Content creators should focus on good quality and well-written posts rather than keyword-stuffed articles to rank higher on search engine result pages. Business leaders who are still stuck with traditional methods of content creation can also hire SEO experts for better results.
Analyze Content Strategy
Content marketers always wonder what type of content customers want and how to move them from one stage of the marketing funnel to the next one. Traditionally, digital marketers develop buyer personas to research content matter and keywords. However, AI-based technologies can deliver faster and better results than the traditional methods of content strategy.

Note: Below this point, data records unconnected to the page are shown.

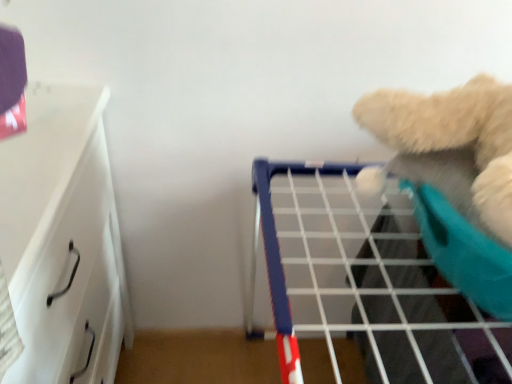 Question: Is white wire shelf at upper right far away from white glossy drawer at left?

Choices:
 (A) no
 (B) yes

Answer: (A)

Question: Considering the relative sizes of white wire shelf at upper right and white glossy drawer at left in the image provided, is white wire shelf at upper right thinner than white glossy drawer at left?

Choices:
 (A) no
 (B) yes

Answer: (A)

Question: Is white wire shelf at upper right not within white glossy drawer at left?

Choices:
 (A) no
 (B) yes

Answer: (B)

Question: Is white wire shelf at upper right further to the viewer compared to white glossy drawer at left?

Choices:
 (A) no
 (B) yes

Answer: (B)

Question: Could you tell me if white wire shelf at upper right is turned towards white glossy drawer at left?

Choices:
 (A) no
 (B) yes

Answer: (A)

Question: Considering the positions of white glossy drawer at left and white wire shelf at upper right in the image, is white glossy drawer at left wider or thinner than white wire shelf at upper right?

Choices:
 (A) wide
 (B) thin

Answer: (B)

Question: Which is correct: white glossy drawer at left is inside white wire shelf at upper right, or outside of it?

Choices:
 (A) outside
 (B) inside

Answer: (A)

Question: Is point (105, 309) closer or farther from the camera than point (344, 292)?

Choices:
 (A) farther
 (B) closer

Answer: (B)

Question: Would you say white glossy drawer at left is to the left or to the right of white wire shelf at upper right in the picture?

Choices:
 (A) right
 (B) left

Answer: (B)

Question: From the image's perspective, is white glossy drawer at left above or below fluffy white teddy bear at upper right?

Choices:
 (A) above
 (B) below

Answer: (B)

Question: Is white glossy drawer at left inside the boundaries of fluffy white teddy bear at upper right, or outside?

Choices:
 (A) inside
 (B) outside

Answer: (B)

Question: In the image, is white glossy drawer at left on the left side or the right side of fluffy white teddy bear at upper right?

Choices:
 (A) right
 (B) left

Answer: (B)

Question: From a real-world perspective, relative to fluffy white teddy bear at upper right, is white glossy drawer at left vertically above or below?

Choices:
 (A) above
 (B) below

Answer: (B)

Question: From the image's perspective, is white wire shelf at upper right located above or below white glossy drawer at left?

Choices:
 (A) below
 (B) above

Answer: (A)

Question: From a real-world perspective, is white wire shelf at upper right positioned above or below white glossy drawer at left?

Choices:
 (A) above
 (B) below

Answer: (B)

For example, some brands might have realized that their products are preferred by men but not women. The traditional way to solve this problem would be to create customer profiles and come up with assumptions about what their target female audience wanted. The marketing team could also interview prospective female customers and ask them what they need from those products.

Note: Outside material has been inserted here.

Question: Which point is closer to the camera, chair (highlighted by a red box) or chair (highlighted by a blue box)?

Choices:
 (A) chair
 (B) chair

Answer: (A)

These methods were not full proof because the marketing teams had to assume that the few people they interviewed would represent the thoughts of the entire market. Moreover, people can be quite confused about the reasons for their decisions. Fortunately, AI-powered tools can replace these flawed techniques that are reliant on assumptions.
The customer insights generated by the AI-powered technology allow the content team to form a better-targeted approach and create content designed to attract the attention of various market demographics. For example, the marketing team might find that an influencer or a public figure, who is popular among their target audience, uses their product.

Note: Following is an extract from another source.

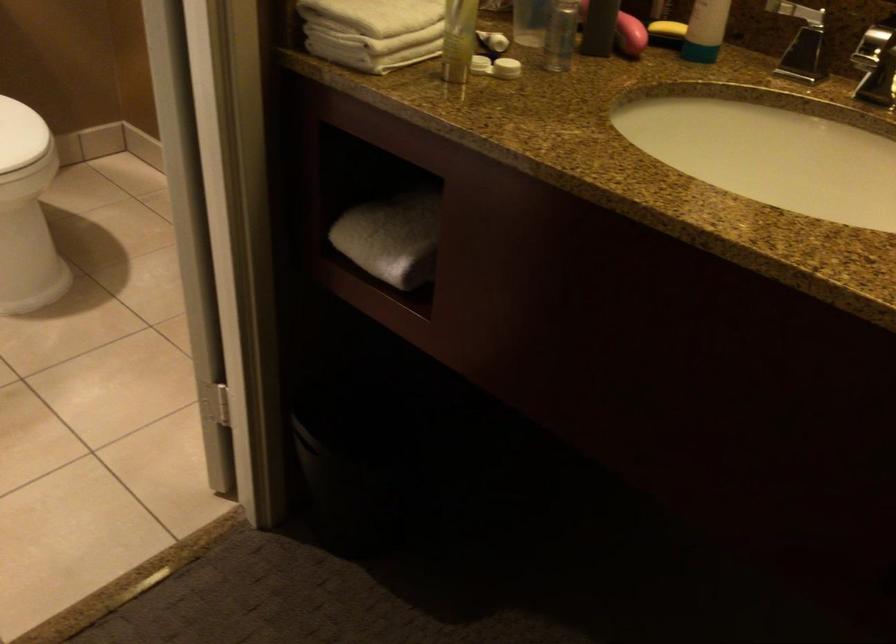 What do you see at coordinates (630, 35) in the screenshot?
I see `the pink soap bar` at bounding box center [630, 35].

Marketing teams can create specific posts showing the person using their product and boost them on social media or other channels. They can also expand their relationship with a person to create promotional content that showcases their products.
Improve Attribution Analysis
Digital marketers often struggle to measure the impact of their content further along the marketing funnel. In other words, they need to determine which of the content can lead the customers towards conversions. That is because most of the conversion reports give all the credit to the source of traffic that compelled the customer to buy or subscribe.
However, digital marketers are available that customer’s journey along the marketing funnel is not always that simple. Most consumers need to interact more than once with the brand before deciding to purchase or subscribe from the company. Studies have shown that almost 47% of consumers need to interact with at least 3 to 5 content pieces before proceeding to the next step.
Therefore, the model that records the last attribution does not reflect what is happening along the marketing funnel and how the brand-customer relationship develops over the multiple stages. AI-powered solutions offer more sophisticated attribution models that can effectively represent how the customers move along the sales funnel.
Modern tools like Google Attribution or Hubspot can help digital marketers connect all their marketing channels into a unified data set. It allows them to understand which content or advertisements perform better for each step of our customer’s purchase journey so they can use them for scalable and effective campaigns.
Some of the most advanced AI tools have also developed attribution models based on algorithms that analyze consumer behavior. It enables the marketing teams to determine the types of content that drive the customers along each stage of the final to eventual conversion.
So as we can see, artificial intelligence and machine learning are driving the future of SEO. AI-based tools enable digital marketers to create hyper-personalized content that drives engagement, interaction, and conversions. So, instead of relying on traditional methods, marketing teams can utilize these tools to achieve better results for their content.